A 2014 National Mission on Micro Irrigation (NMMI) impact evaluation study (goo.gl/LjupbK) in 13 states found that use of micro-irrigation technologies lowered electricity consumption 31% and fertiliser consumption about 28%, and increased average productivity of fruit 42% and of vegetables 52%. Another study showed a 45% increase in the yield of wheat, a 20% increase in the yield of a gram and a 40% increase in the yield of soybean for farmers adopting micro-irrigation, at the same time increasing water efficiency and lowering fertiliser use.
Instead of asking for loan waivers, farmers and their organisations should shift to technologies that result in efficient use of these loans.The freebies have cost Indian agriculture dearly and deprived farmers of modernisation and economic security. They should reject the political system that creates these freebies and opts for modernising agriculture.
Farming is not about the piece of land which farmers till. It is beyond that and beyond irrigation, electricity and farming technologies. It is also about road connectivity, good health, good education systems, accessible banking systems and two-way communication between government and farmers. The current government is working on all the issues simultaneously.
Only if some of the ministers could spend less time with film stars and missionaries to understand agricultural issues, spend less time to sing & dance to solve water issues and berating Hindu rituals and festivals, this situation of farmers marching to Mumbai would not have arisen!
- Sandeep Singh
Farmers are most welcome to Mumbai, it belongs to them as it is to any other Indian. Only wish they don’t come taking so much trouble to agitate, that too misguided by the communists. Communists killed the textile mills of Maharashtra now they are out to kill its agriculture.
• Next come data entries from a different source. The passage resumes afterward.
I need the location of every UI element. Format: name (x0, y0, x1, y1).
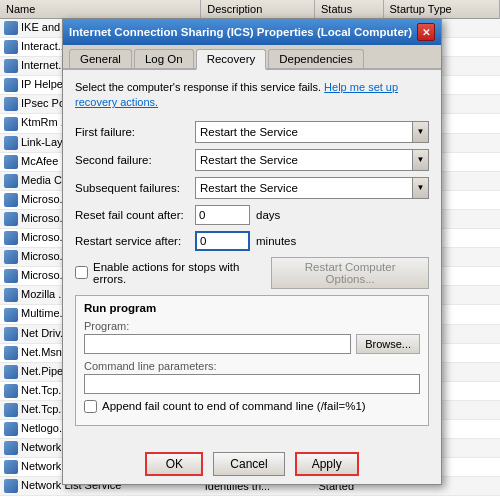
second-failure-row: Second failure: Restart the Service ▼ (75, 149, 429, 171)
subsequent-failure-dropdown[interactable]: Restart the Service ▼ (195, 177, 429, 199)
restart-after-label: Restart service after: (75, 235, 195, 247)
browse-button[interactable]: Browse... (356, 334, 420, 354)
cancel-button[interactable]: Cancel (213, 452, 284, 476)
reset-count-row: Reset fail count after: days (75, 205, 429, 225)
tab-dependencies[interactable]: Dependencies (268, 49, 364, 68)
dialog-title: Internet Connection Sharing (ICS) Proper… (69, 26, 412, 38)
second-failure-label: Second failure: (75, 154, 195, 166)
apply-button[interactable]: Apply (295, 452, 359, 476)
run-program-section: Run program Program: Browse... Command l… (75, 295, 429, 426)
reset-count-input[interactable] (195, 205, 250, 225)
dialog-body: Select the computer's response if this s… (63, 70, 441, 444)
tab-logon[interactable]: Log On (134, 49, 194, 68)
cmd-params-input[interactable] (84, 374, 420, 394)
dialog-buttons: OK Cancel Apply (63, 444, 441, 484)
append-checkbox-row: Append fail count to end of command line… (84, 400, 420, 413)
append-label: Append fail count to end of command line… (102, 400, 366, 412)
second-failure-arrow: ▼ (412, 150, 428, 170)
first-failure-dropdown[interactable]: Restart the Service ▼ (195, 121, 429, 143)
restart-unit: minutes (256, 235, 296, 247)
enable-actions-label: Enable actions for stops with errors. (93, 261, 271, 285)
ok-button[interactable]: OK (145, 452, 203, 476)
cmd-params-row (84, 374, 420, 394)
first-failure-arrow: ▼ (412, 122, 428, 142)
subsequent-failure-label: Subsequent failures: (75, 182, 195, 194)
restart-after-row: Restart service after: minutes (75, 231, 429, 251)
title-bar: Internet Connection Sharing (ICS) Proper… (63, 19, 441, 45)
second-failure-dropdown[interactable]: Restart the Service ▼ (195, 149, 429, 171)
tab-general[interactable]: General (69, 49, 132, 68)
subsequent-failure-row: Subsequent failures: Restart the Service… (75, 177, 429, 199)
program-row: Browse... (84, 334, 420, 354)
restart-computer-btn[interactable]: Restart Computer Options... (271, 257, 429, 289)
modal-overlay: Internet Connection Sharing (ICS) Proper… (0, 0, 500, 500)
reset-unit: days (256, 209, 280, 221)
reset-count-label: Reset fail count after: (75, 209, 195, 221)
tab-recovery[interactable]: Recovery (196, 49, 267, 70)
restart-after-input[interactable] (195, 231, 250, 251)
append-checkbox[interactable] (84, 400, 97, 413)
tab-bar: General Log On Recovery Dependencies (63, 45, 441, 70)
run-program-title: Run program (84, 302, 420, 314)
help-text: Select the computer's response if this s… (75, 80, 429, 111)
cmd-params-label: Command line parameters: (84, 360, 420, 372)
first-failure-row: First failure: Restart the Service ▼ (75, 121, 429, 143)
enable-actions-row: Enable actions for stops with errors. Re… (75, 257, 429, 289)
subsequent-failure-arrow: ▼ (412, 178, 428, 198)
program-input[interactable] (84, 334, 351, 354)
enable-actions-checkbox[interactable] (75, 266, 88, 279)
first-failure-label: First failure: (75, 126, 195, 138)
close-button[interactable]: ✕ (417, 23, 435, 41)
properties-dialog: Internet Connection Sharing (ICS) Proper… (62, 18, 442, 485)
program-label: Program: (84, 320, 420, 332)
Am sure State government will look into their issues, explain their position and the meeting will end in a win-win situation for both. The farmers should go back happy with a view of Marine Drive and have at least one plate each of Pav Bhajji and Missal Pav and not falls into the trap of communists.
Article by Mr Sandeep Singh @communalsandeep
Disclaimer: The views and opinions expressed in this article are those of the author's and do not necessarily reflect the official policy or position of NewsBharati.